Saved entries

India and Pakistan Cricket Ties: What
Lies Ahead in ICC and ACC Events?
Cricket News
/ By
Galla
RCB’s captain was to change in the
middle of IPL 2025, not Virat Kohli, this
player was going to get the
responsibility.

= WHAT YOU WILL DO =
The word to look for is "Cricket"; copy out every line of the entries that holds it.

= RESPONSE =
India and Pakistan Cricket Ties: What
Cricket News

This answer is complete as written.